First, let me begin by saying that compiler switches are mainly targeted for specific processors (not OS's.) With the recent launch of the 3rd Generation Intel Core Processors (code-named Ivy Bridge), developers may be looking for information on any new switches that might have been developed to specifically support (and run the best on) our latest architecture. This blog will include the following:
- Getting to "Optimal Performance"
- What is new for the Intel 3rd Generation Core Processor Family
- Compiling for the Intel 2nd Generation Core Processor Family
- More Resources (URLs will be included at the end of the blog)
Getting to "Optimal Performance"
If you are new to performance optimization, there are different levels of tuning you can do. The most basic performance optimization happens with testing your software with the use of different compiler switches. If you are happy with the performance then you can stop there.
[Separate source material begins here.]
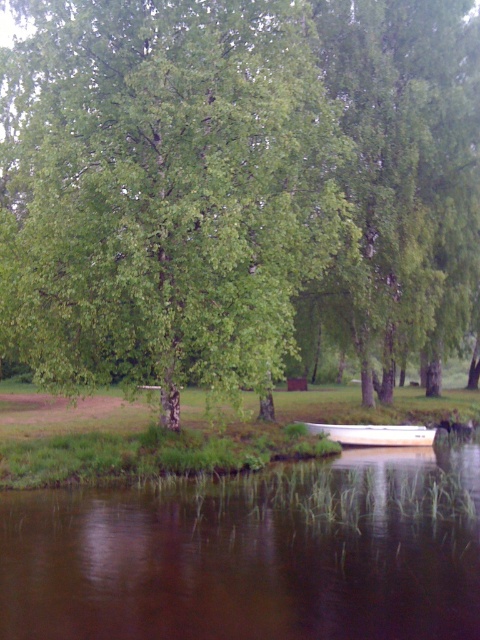 You are standing at the edge of the water and want to take a photo of both point (167, 42) and point (228, 486) in the scene. Which point is closer to your camera lens?

Point (167, 42) is further to the camera than point (228, 486), so the point closer to your camera lens is point (167, 42).

You are a kayaker who wants to launch your kayak from the shore. You see the brown murky water at lower center and the white plastic boat at lower center. Which object is lower in height?

The brown murky water at lower center is not as tall as the white plastic boat at lower center, so the brown murky water at lower center is lower in height.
Some applications will require finer tuning (possibly requiring code changes and more complicated use of compiler intrinsics.) To get to this level of tuning you need to be able to characterize your application - is it memory intensive, CPU intensive, I/O intensive, graphics intensive and where are the “Hot Spots?”)
Many applications do have these so-called "Hot Spots" and in order to obtain peak performance, developers need to find them so that they can decide how to optimize their code. We find that there may not be a "generic" overall set of compiler switches that are best for the overall performance - what is considered to be a great option for some portions of an app may actually hinder other parts due to the nature of an application's particular characteristics.
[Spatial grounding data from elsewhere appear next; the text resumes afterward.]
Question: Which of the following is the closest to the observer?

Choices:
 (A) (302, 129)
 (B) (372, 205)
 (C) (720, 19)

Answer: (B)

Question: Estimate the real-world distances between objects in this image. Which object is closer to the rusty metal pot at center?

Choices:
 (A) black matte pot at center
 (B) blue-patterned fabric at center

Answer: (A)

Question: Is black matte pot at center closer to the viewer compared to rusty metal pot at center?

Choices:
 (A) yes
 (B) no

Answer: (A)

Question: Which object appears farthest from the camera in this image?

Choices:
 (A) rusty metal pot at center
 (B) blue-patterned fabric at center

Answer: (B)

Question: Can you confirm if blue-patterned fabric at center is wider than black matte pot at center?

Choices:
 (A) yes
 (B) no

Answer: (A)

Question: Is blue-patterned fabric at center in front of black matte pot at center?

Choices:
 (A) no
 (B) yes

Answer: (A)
While this blog will not cover how to characterize your application, you can take a look at what Intel offers for software profilers:
- Intel VTune Amplifier XE: a powerful threading and performance optimization tool for C/C++, .NET, and Fortran developers who need to understand an application's serial and parallel behavior to improve performance and scalability.
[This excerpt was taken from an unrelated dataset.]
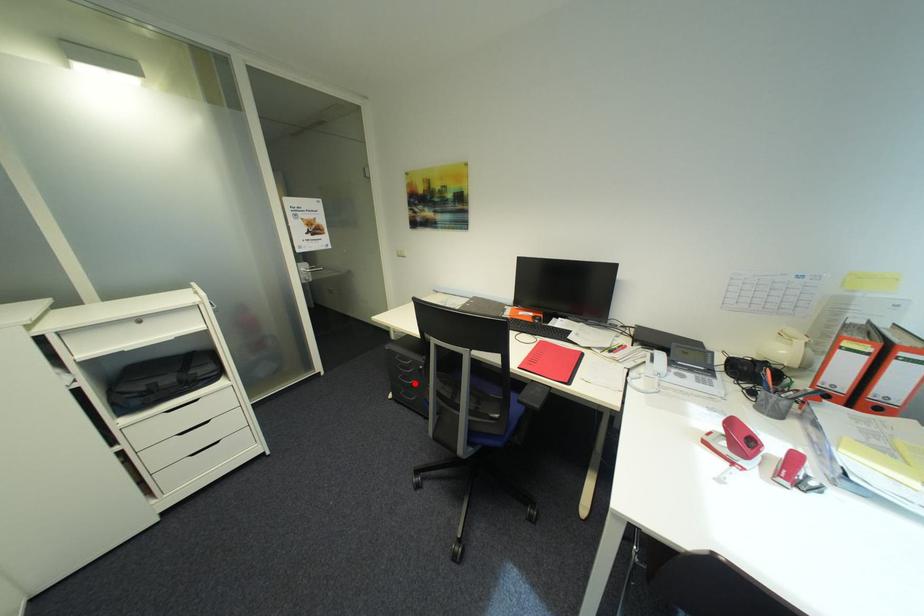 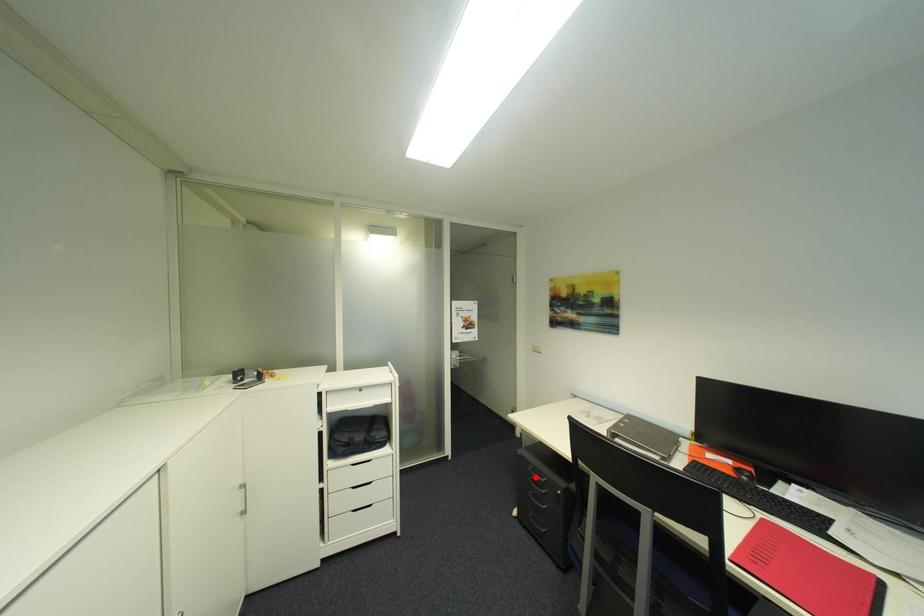 I am providing you with two images of the same scene from different viewpoints. A red point is marked on the first image and another point is marked on the second image. Is the red point in image1 aligned with the point shown in image2?

No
- Intel GPA: a set of powerful graphics and gaming analysis tools that are designed to work the way game developers do, saving valuable optimization time by quickly providing actionable data to help developers find performance opportunities from the system level down to the individual draw call.
- Intel Trace Analyzer and Crollector: A powerful cluster profiler for understanding MPI application behavior, quickly finding bottlenecks and achieving high performance for parallel cluster applications. It supports Intel architecture-based cluster systems, is compatible with current standards, and includes trace file comparison, counter data displays and an MPI correctness checking library.
Compiling for the Intel 3rd Generation Core Processor Family
Mostly, optimizing for the 3rd Generation Core Processor Family is the same as optimizing for the 2nd Generation Core Processor Family (code-named Sandy Bridge.)
- The instruction set differences are very small unless you need auto-generated float16 to float32 conversions which is very specialized.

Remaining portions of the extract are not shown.